RELEASE OF COLONEL LAMA : Right Diplomacy

Finally, Nepal Army’s quiet moves helped secure the release of colonel Lama

March 9, 2013, 5:45 p.m. Published in Magazine Issue: Vol: 06 No. -18 Mar. 08- 2013 (Falgun 25, 2069)

After the failure of the political leadership to secure the release of Colonel Lama, Nepal Army’s quiet moves helped in the bail of Colonel Lama. Although Colonel Lama was released on bail, he needs to appear before the British Court as and when necessary.  This is going to be one of the major achievements of Nepal Army chief Gaurav Shumsher Rana during his tenure.

Unlike the political leadership, which made efforts to expose the case, Nepal Army chief Rana followed a quiet diplomacy in dealing with the case. He quietly conveyed to the concerned authorities the organisation’s full adherence to human rights and rule of law.

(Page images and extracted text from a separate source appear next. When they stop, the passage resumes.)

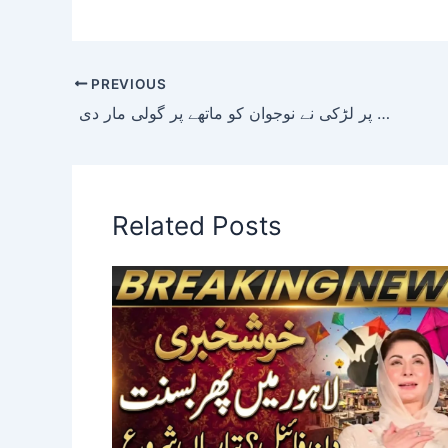
PREVIOUS
پتوکی: شادی سے انکار پر لڑکی نے نوجوان کو ماتھے پر گولی مار دی
Related Posts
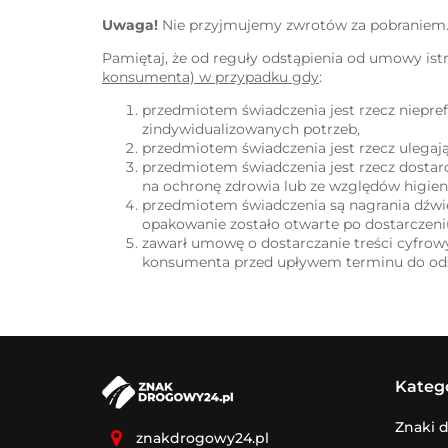
Uwaga!
Nie przyjmujemy zwrotów za pobraniem
Pamiętaj, że od reguły odstąpienia od umowy istn
konsumenta) w przypadku gdy
:
przedmiotem świadczenia jest rzecz niepr
zindywidualizowanych potrzeb,
przedmiotem świadczenia jest rzecz ulegają
przedmiotem świadczenia jest rzecz dosta
na ochronę zdrowia lub ze względów higieni
przedmiotem świadczenia są nagrania dźwi
opakowanie zostało otwarte po dostarczeni
zawarł umowę o dostarczanie treści cyfrowy
konsumenta przed upływem terminu do odst
Kateg
Znaki 
znakdrogowy24.pl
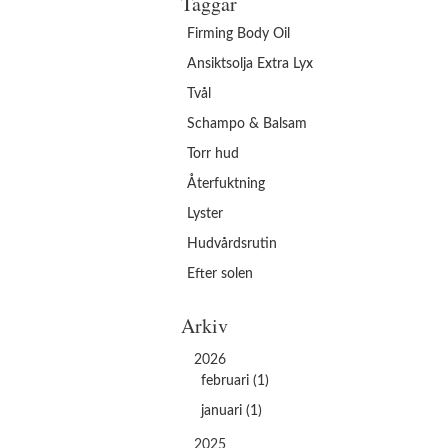
Taggar
Firming Body Oil
Ansiktsolja Extra Lyx
Tvål
Schampo & Balsam
Torr hud
Återfuktning
Lyster
Hudvårdsrutin
Efter solen
Arkiv
2026
februari (1)
januari (1)
2025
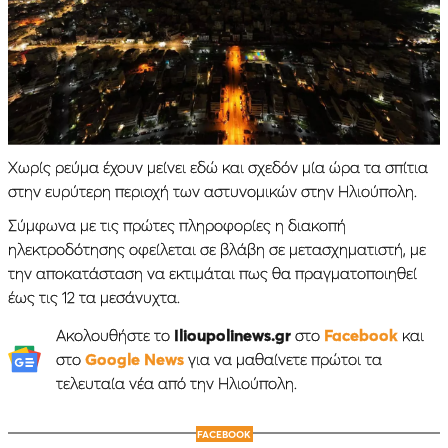
Χωρίς ρεύμα έχουν μείνει εδώ και σχεδόν μία ώρα τα σπίτια
στην ευρύτερη περιοχή των αστυνομικών στην Ηλιούπολη.
Σύμφωνα με τις πρώτες πληροφορίες η διακοπή
ηλεκτροδότησης οφείλεται σε βλάβη σε μετασχηματιστή, με
την αποκατάσταση να εκτιμάται πως θα πραγματοποιηθεί
έως τις 12 τα μεσάνυχτα.
Ακολουθήστε το
Ilioupolinews.gr
στο
Facebook
και
στο
Google News
για να μαθαίνετε πρώτοι τα
τελευταία νέα από την Ηλιούπολη.
FACEBOOK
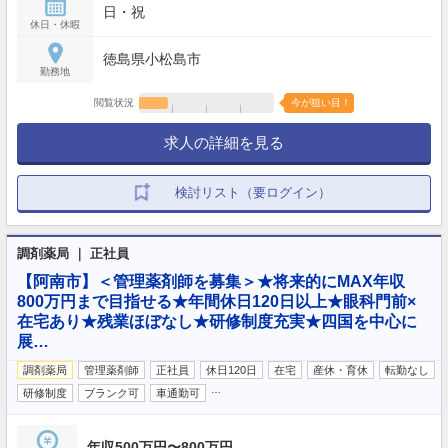
日・祝
休日・休暇
徳島県小松島市
勤務地
閲覧状況
今が狙い目！
求人の詳細を見る
検討リスト（要ログイン）
調剤薬局 ｜ 正社員
【阿南市】＜管理薬剤師を募集＞★将来的にMAX年収
800万円まで目指せる★年間休日120日以上★眼科門前×
在宅あり★残業ほぼなし★研修制度充実★四国を中心に
展…
調剤薬局
管理薬剤師
正社員
休日120日
在宅
産休・育休
転勤なし
…
研修制度
ブランク可
車通勤可
年収500万円〜800万円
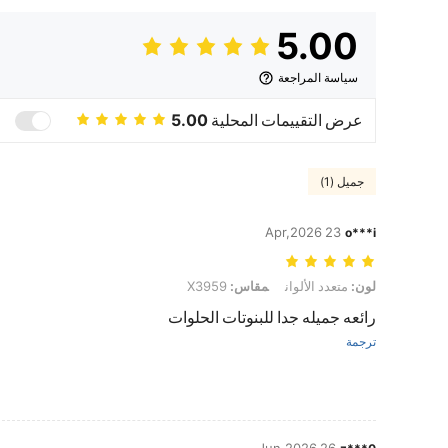
5.00
سياسة المراجعة
عرض التقييمات المحلية
5.00
جميل (1)
23 Apr,2026
o***i
لون: متعدد الألوان, مقاس: X3959
لون:
متعدد الألوان
مقاس:
X3959
رائعه جميله جدا للبنوتات الحلوات
ترجمة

Although  Colonel Lama’s arrest is reportedly linked to his defiance to pay compensation to a victim as imposed by the district court, this is just one part of the event. Colonel Lama’s arrest is also a part of Nepal’s government apathy towards rule of law, growing incidents of impunity and failure to handle the rights abuse during the period of insurgency. For instance, the government continues to withdraw criminal charges and release those involved in heinous crimes, obstructing the investigative procedures, and allowing persons like Bal Krishna Dhungel, who was facing life term for killing a person, go scotfree. Besides, the failure to bring the acts on Disappearances and on Truth and Reconciliation also compounded with the problem.

The failure to secure release of Colonel Kumar Lama on bail from Britain is a failure of the Maoist-led government to firmly convince the international community that the government is sincere to protect the human rights and deal with the insurgency related rights issues firmly by promulgating the laws.

Although Neal Army’s quiet diplomacy helped to secure the release, the arrest of Colonel Kumar Lama and the refusal of bail by the British lower court earlier indicated that Nepal's security and political leaders will have difficult times ahead.

The coalition government, led by UCPN-Maoist, which did everything to humiliate and tarnish the image of Nepal Army during the insurgency and after joining the peace process, half-heartedly defended the case.

Whether it is in a hurried or calculative move, foreign minister and Deputy Prime Minister Narayan Kazi Shrestha lodged the protest against British government summoning its ambassador to Ministry of Foreign Affairs. This move of foreign minister Shrestha shut the doors to quiet diplomacy.

Many saw the UCPN-Maoist led government's move was neither diplomatically correct, nor enough to assure the international community that it would heal the wounds of conflict through the formation of Truth and Reconciliation Commission.  Similarly, the response of the two major political parties, Nepali Congress and CPN-UML, was also discouraging.

Although political leaders have their own vested interests in power politics, it is high time political parties came to support the Nepal Army, Nepal's oldest institution devoted to guaranteeing security and protecting sovereignty, in its battle.